第11話 玲香とサボり
「それでどこ行くんですか?」
「俺が何も考えてないと思うか?」
「思いますね」
「その通りだ。許してくれ」
玲香と学校をサボる事にしたものの、何をするかやどこに行くかは全く決めてなかった。
「どこ行きたいとかあるか?」
「うーん特にありませんね」
「だよな」
特にしたい事もないし、行きたいところもない。ただ、サボることだけ先走った哀れな子羊である。
「なら、大河君の家に行きましょうか」
母も父も仕事なので、誰もいない家に彼女を連れ込む俺は最低である。親不孝とはこの事だろう。
「大河君の家、初めてです」
「そういやそうだな」
冴との事で色々ごちゃごちゃになっていたが、玲香を俺の家に招き入れたり呼んだりすることはなかった。家に呼ぶことを親に言うと、何かと言われてウザいってのもあるし、冴の事もあったからな。
「俺の部屋、二階だから」
「じゃあお邪魔します」
やはり女の子を呼ぶのは恥ずかしいし、二人きりということで凄く緊張してしまう。
「うわっ、凄いですね」
「まぁ、オタクだからな。ほとんどオタク関係に使ってるよ。あっ、玲香とデートするときもあるな」
「だから金欠なんですね。無理しないでもいいのに」
「ダサすぎるだろ、それ」
「そんな良く見せなくていいんですよ。大河君は、考えすぎです」
その笑顔にドキッとしてしまう。思わず、玲香を選ぼうとする。しかし、今度は冴が邪魔をする。これじゃいたちごっこだ。
「玲香はさ、どう思う?」
「? どう思うとは?」
「俺についてなんか言いたいこととか不満とかある? あと俺の事、好きか?」
「そうですね……私は大河君の色んな事を独占したいです、知りたいです、分かり合いたいです。
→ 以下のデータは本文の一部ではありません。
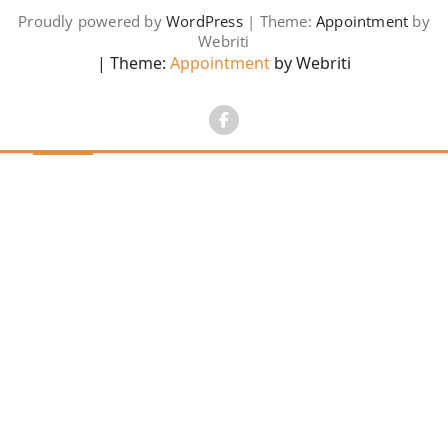
Proudly powered by
WordPress
| Theme:
Appointment
by
Webriti
| Theme:
Appointment
by Webriti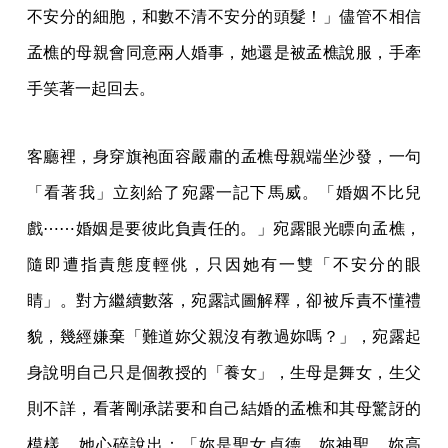
不安分的細胞，和數不清不安分的頭髮！」儘管不相信
孟樵的母親會同意兩人婚事，她還是被孟樵說服，手牽
手笑著一起回去。
客廳裡，身穿旗袍面容嚴肅的孟樵母親端坐沙發，一句
「看著我」立刻給了宛露一記下馬威。「婚姻不比兒
戲⋯⋯婚姻是要彼此負責任的。」宛露眼光瞟向孟樵，
隨即遭指責態度輕佻，只因她有一雙「不安分的眼
睛」。對方繼續數落，宛露試圖解釋，卻被斥責不懂禮
貌，幾經嫌棄「難道妳父親沒有教過妳嗎？」，宛露起
身說明自己只是個教授的「養女」，生母是舞女，生父
則不詳，看著剛承諾要和自己結婚的孟樵和其母驚訝的
模樣，她心碎說出：「妳是聖女貞德，妳神聖，妳高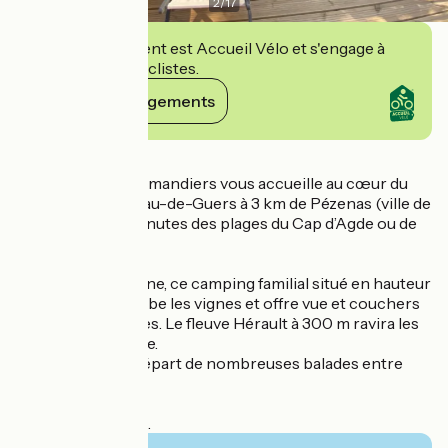
2
/
17
Cet établissement est Accueil Vélo et s'engage à
accueillir des cyclistes.
Voir ses engagements
Détails
Le Camping Les Amandiers vous accueille au cœur du
village de Castelnau-de-Guers à 3 km de Pézenas (ville de
Molière) et à 15 minutes des plages du Cap d’Agde ou de
Marseillan.
En pleine campagne, ce camping familial situé en hauteur
du village surplombe les vignes et offre vue et couchers
de soleil splendides. Le fleuve Hérault à 300 m ravira les
amateurs de pêche.
Il est le point de départ de nombreuses balades entre
terre et mer.
63 emplacements.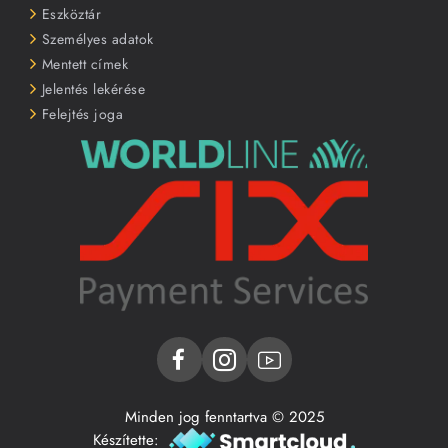
Eszköztár
Személyes adatok
Mentett címek
Jelentés lekérése
Felejtés joga
Minden jog fenntartva © 2025
Készítette: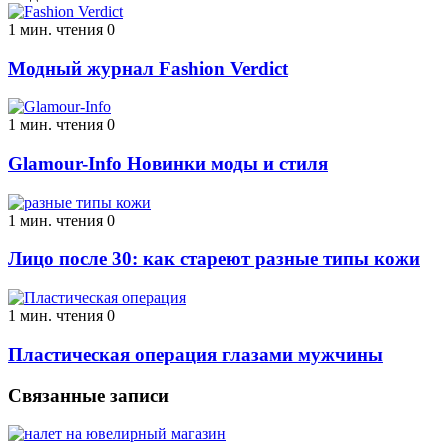
1 мин. чтения
0
Модный журнал Fashion Verdict
1 мин. чтения
0
Glamour-Info Новинки моды и стиля
1 мин. чтения
0
Лицо после 30: как стареют разные типы кожи
1 мин. чтения
0
Пластическая операция глазами мужчины
Связанные записи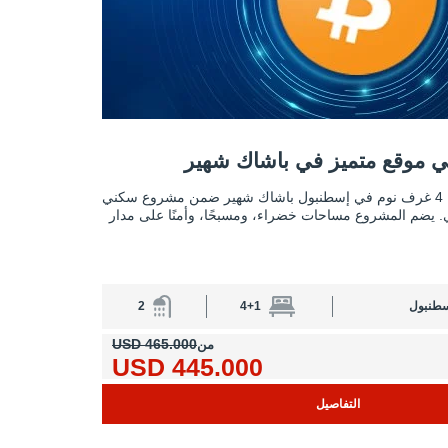
موقع متميز في باشاك شهير 2
 موقع متميز في باشاك شهير
شقق واسعة في موقع متميز في باش
تقع شققنا المكونة من 4 غرف نوم في إسطنبول باشاك شهير ضمن مشروع سكني
ي. يضم المشروع مساحات خضراء، ومسبحًا، وأمنًا على مدار
سطنبول
4+1
2
465.000 USD
من
445.000 USD
التفاصيل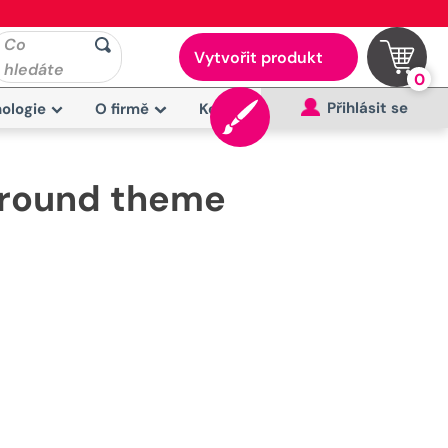
Co
Vytvořit produkt
hledáte
0
Přihlásit se
ologie
O firmě
Kontakt
ground theme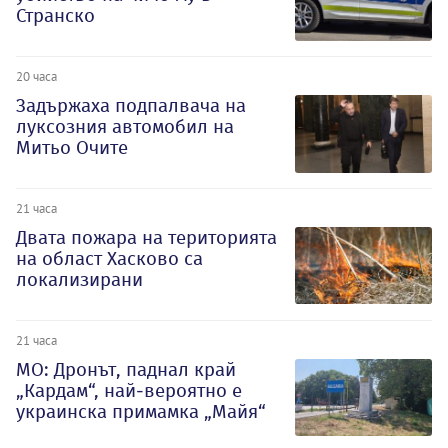
Странско
20 часа
Задържаха подпалвача на
луксозния автомобил на
Митьо Очите
21 часа
Двата пожара на територията
на област Хасково са
локализирани
21 часа
МО: Дронът, паднал край
„Кардам“, най-вероятно е
украинска примамка „Майя“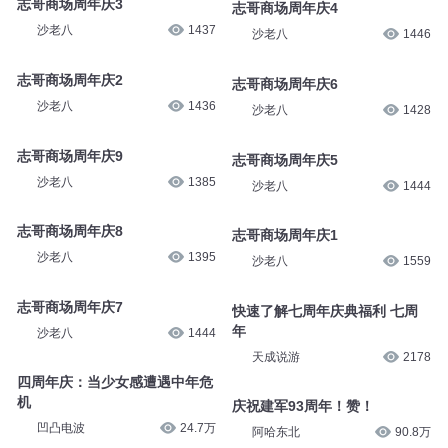
志哥商场周年庆3
志哥商场周年庆4
沙老八
1437
沙老八
1446
志哥商场周年庆2
志哥商场周年庆6
沙老八
1436
沙老八
1428
志哥商场周年庆9
志哥商场周年庆5
沙老八
1385
沙老八
1444
志哥商场周年庆8
志哥商场周年庆1
沙老八
1395
沙老八
1559
志哥商场周年庆7
快速了解七周年庆典福利 七周
年
沙老八
1444
天成说游
2178
四周年庆：当少女感遭遇中年危
机
庆祝建军93周年！赞！
凹凸电波
24.7万
阿哈东北
90.8万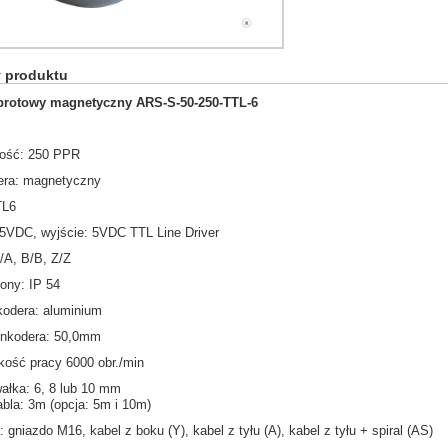
y produktu
brotowy magnetyczny ARS-S-50-250-TTL-6
czość: 250 PPR
dera: magnetyczny
TL6
: 5VDC, wyjście: 5VDC TTL Line Driver
A/A, B/B, Z/Z
rony: IP 54
kodera: aluminium
 enkodera: 50,0mm
kość pracy 6000 obr./min
wałka: 6, 8 lub 10 mm
abla: 3m (opcja: 5m i 10m)
: gniazdo M16, kabel z boku (Y), kabel z tyłu (A), kabel z tyłu + spiral (AS)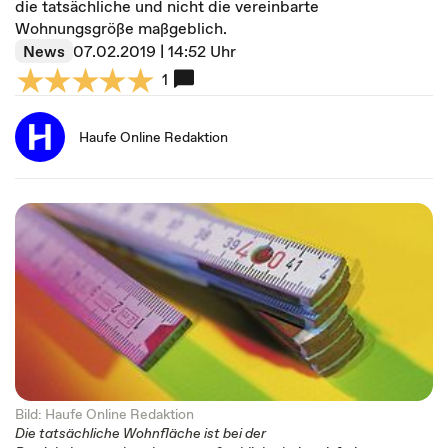
die tatsächliche und nicht die vereinbarte
Wohnungsgröße maßgeblich.
News
07.02.2019 | 14:52 Uhr
1
Haufe Online Redaktion
Bild: Haufe Online Redaktion
Die tatsächliche Wohnfläche ist bei der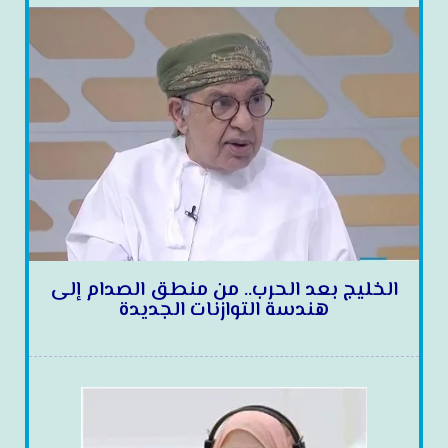
الخليج بعد الحرب.. من منطق الصدام إلى
هندسة التوازنات الجديدة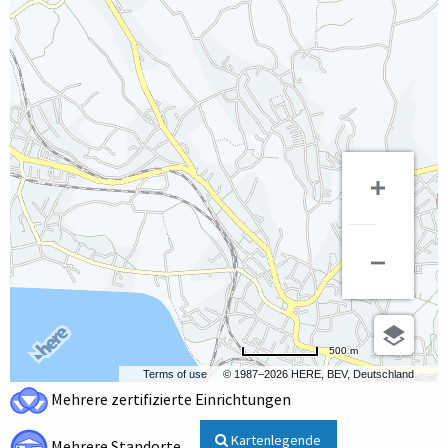
500 m
Terms of use
© 1987–2026 HERE, BEV, Deutschland
Mehrere zertifizierte Einrichtungen
Kartenlegende
Mehrere Standorte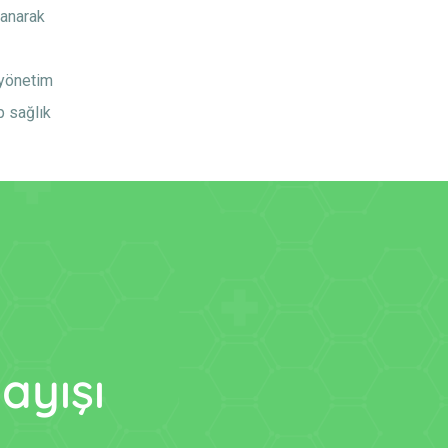
lanarak
 yönetim
p sağlık
ayışı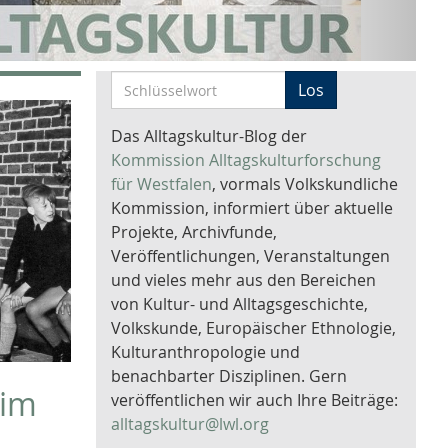
S
Los
c
h
Das Alltagskultur-Blog der
l
Kommission Alltagskulturforschung
ü
für Westfalen
, vormals Volkskundliche
s
Kommission, informiert über aktuelle
s
Projekte, Archivfunde,
e
Veröffentlichungen, Veranstaltungen
l
und vieles mehr aus den Bereichen
w
von Kultur- und Alltagsgeschichte,
o
Volkskunde, Europäischer Ethnologie,
r
Kulturanthropologie und
t
benachbarter Disziplinen. Gern
 im
-
veröffentlichen wir auch Ihre Beiträge:
S
alltagskultur@lwl.org
u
大好きですよ、大河君」
玲香はいつも俺に対して大好きと言ってくれる。独占、と言うと愛が重いのかもしれないが、まぁとても愛してくれている。俺は、そんな子をないがしろにしてたのかと思うと罪悪感が襲ってくる。
「それは冴とかと絡むな、ってことか?」
「できれば、ですかね。友達なのでしょうがない部分もあると思いますが」
「俺と色んな事、したいのか。その……」
「もちろんですよ。大河君の全てを知りたいです」
「俺、そんな知識ないんだよなぁ」
「私もないですけどね、ふふ」
あれ、君二次元から出てきた? と思うぐらいに玲香は俺の事を受け入れてくれる。冴とはまた違った距離感だ。まぁ冴も玲香も独占欲強いんだけどね。俺、刺されないかな?
「大河君、私我慢できないです。大河君、好き……」
「玲香、ごめんな。俺……」
俺は、玲香の気持ちが受け止められずについにカミングアウトする――
「正直、冴と玲香で揺れてる」
「えっ、それって」
「ごめん。俺、冴がずっと好きだったんだ。だけど、玲香に告白されて付き合う事になって。それで玲香も好きになってきて、悩んでるんだ」
「そう、なんですか」
「俺はクソ野郎だ。だから俺を殴ってもいいし、罵ってもいい。離れるなら離れてもいい」
ああ、俺はなんて言われるんだろうな。最悪、殴られても、拡散されても、軽蔑されても……文句は言えない。
「でも今は私の事も好き、というか気になってくれているんですよね?」
「ま、まぁそうだな」
「なら、私が全て塗り替えてあげます」
「んっ!」
玲香は俺の唇をまた奪ってきた。あっ、やべぇ。堕ちそう。
するとインターフォンが鳴った。俺たちは、いったん中断してモニターを確認する。見てみると、そこには冴がいた。
玲香は、
「いいですね。望むところです」
と不敵な笑みを浮かべながらこう言った。臨戦態勢だ。